Ты иглой орудовала рьяно,
Не сводя с меня мохнатых век.
Ты была уже не обезьяна,
Но, увы, еще не человек.
Без слуха и голоса басил Бэрримор; резко, будто подлаивая, выкрикивал Генрих; пели девочки, и густо вел свою линию Ридли. Сережа молчал и вертел в пальцах скрученный в папиросную бумагу табачок.
– Это истфаковский фольклор, – махнул он русыми ресницами, когда они закончили. И добавил, будто пытаясь оправдаться: – По-моему, довольно забавно.
– По-моему, тоже, – согласилась Алька. Вместе с тем, никогда она не чувствовала себя дальше от себя, чем в компании этих ласковых, пьяных от тепла, еды, любимой работы, ничтожных градусов и друг друга бессмысленных людей. Как Артур мог подумать, что это то, по чему она скучала? Лажевский сосал глинтвейн из железной кружки и выглядел как дома.
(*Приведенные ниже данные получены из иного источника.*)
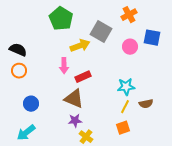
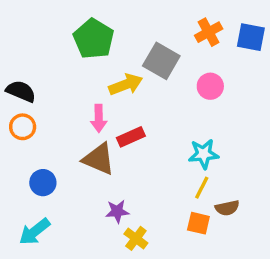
blue square: (152, 38) -> (251, 37), moved
brown triangle: (74, 99) -> (99, 159), moved
brown semicircle: (146, 104) -> (227, 208), moved
orange square: (123, 128) -> (198, 223), turned 32

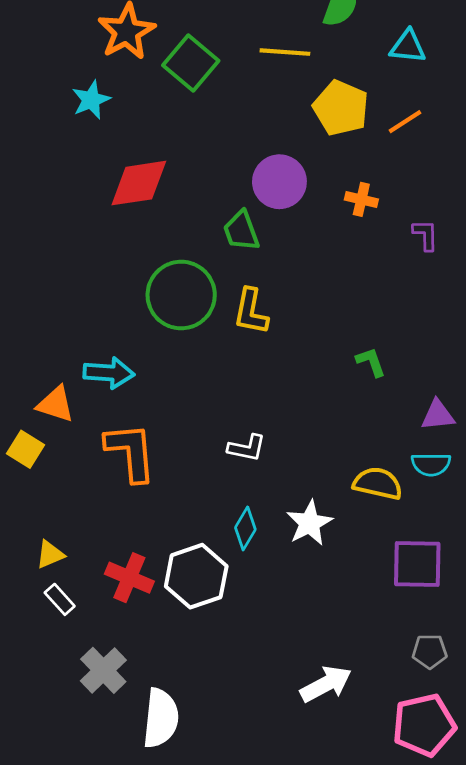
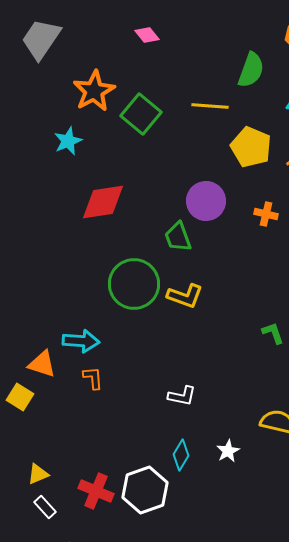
yellow L-shape: (251, 311) -> (185, 296), turned -81
orange L-shape: (131, 452) -> (93, 378), moved, size x0.5
white star: (309, 523) -> (228, 451), size x0.7

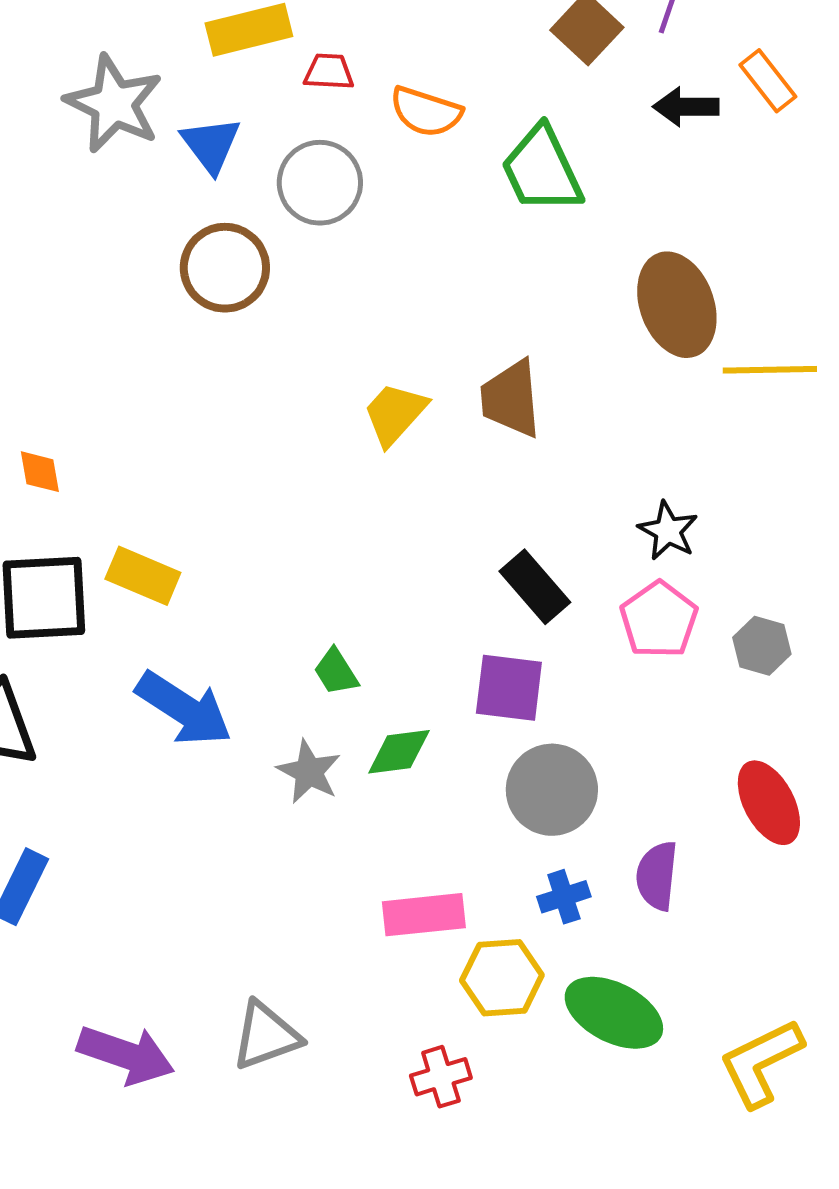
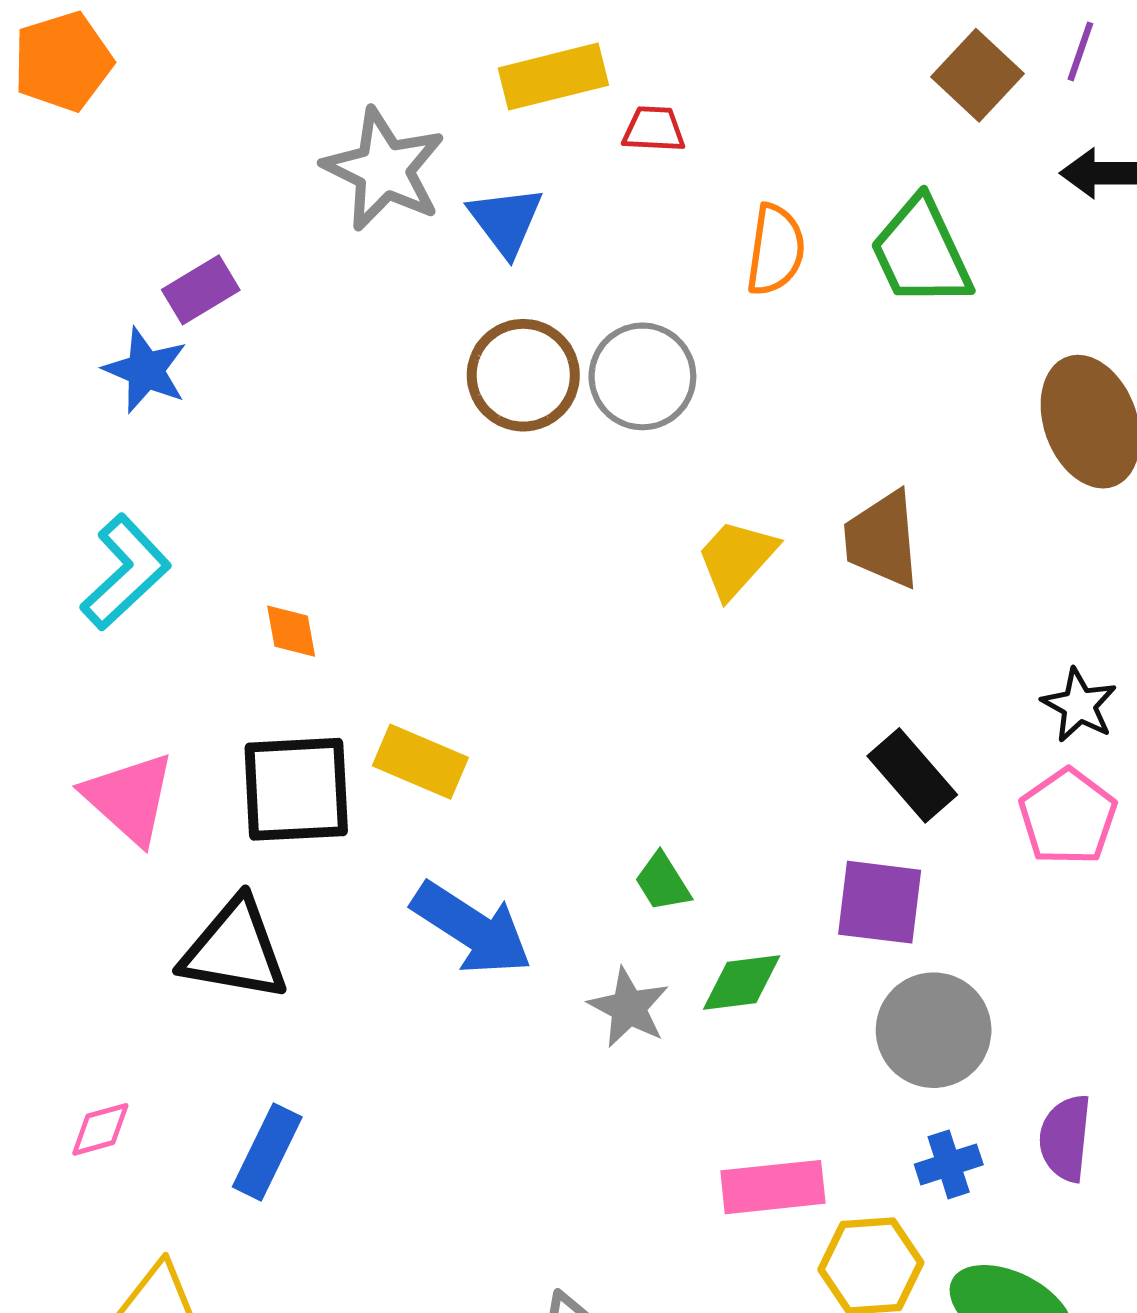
orange semicircle: (426, 112) -> (775, 250), moved, turned -100
gray circle: (320, 183) -> (642, 376), moved

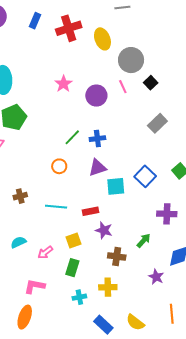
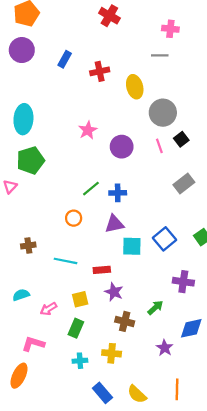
red cross: (69, 28) -> (100, 71), size x0.7
pink line: (123, 87) -> (159, 146), moved

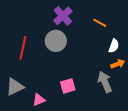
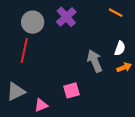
orange line: (100, 23) -> (116, 13), moved
gray circle: (56, 41) -> (33, 22), moved
gray arrow: (105, 82) -> (95, 61), moved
Сережа запалил цигарку; потек горьковатый дымок.
В одиннадцать было уже совсем темно – август все-таки. И холодно. На берегу речки пылал мангал – повара-азербайджанцы жарили шашлыки и раздавали всем желающим. Неподалеку были выставлены спонсорские дары: ром, мохито. Яну он заметил почти сразу же – она щеголяла синайским загаром в компании нескольких журналистов и мыльного продюсера. Что ж, прогресс налицо – в прошлый раз были просто бандосы. Яна исчезла из виду и нарисовалась уже за спиной.
– Прости, я не выделываюсь, здесь просто нормальных сигарет нет, – объяснялся он.
– Ничего страшного.
– Знаешь, у меня был случай… Я заканчивал учиться и подрабатывал охранником в кабаке. Просто – деньги нужны были. Это был настоящий грошовый шалман, туда даже бомжики иногда заходили взять соточку. В один прекрасный день мой университетский приятель, который мог позволить себе изображать золотую молодежь, завел ко мне товарища-иностранца. Товарищ был из Корка; после двухсот мы заговорили о Джойсе. У ирландца был культурный шок – представь, охранник в шалмане поддерживает разговор об «Улиссе». Мне кажется, ты сейчас напоминаешь этого алиена – тебе кажется, что Генрих, например, пытается произвести впечатление на Оленьку, а Лажевский – понравиться тебе. Это не так. Вернее, не совсем так. Они взаправду этим живут. Вот этот их ломаный староанглийский, мелодекламация пьяная – это такой нераспространенный культурный код. Таким образом узнают своих. Я не то чтобы разделяю, но сильно сочувствую. Еще я помню, как мне тогда было несколько неудобно – перед этим ирландцем, который искренне, наверное, полагал, что есть люди, предназначенные пасти овец, а совсем другие – разговаривать о Джойсе. Замечательность нашей страны в том, что овцы и Джойс вполне могут сочетаться. Не исключено, что это единственное по-настоящему стоящее завоевание коммунизма.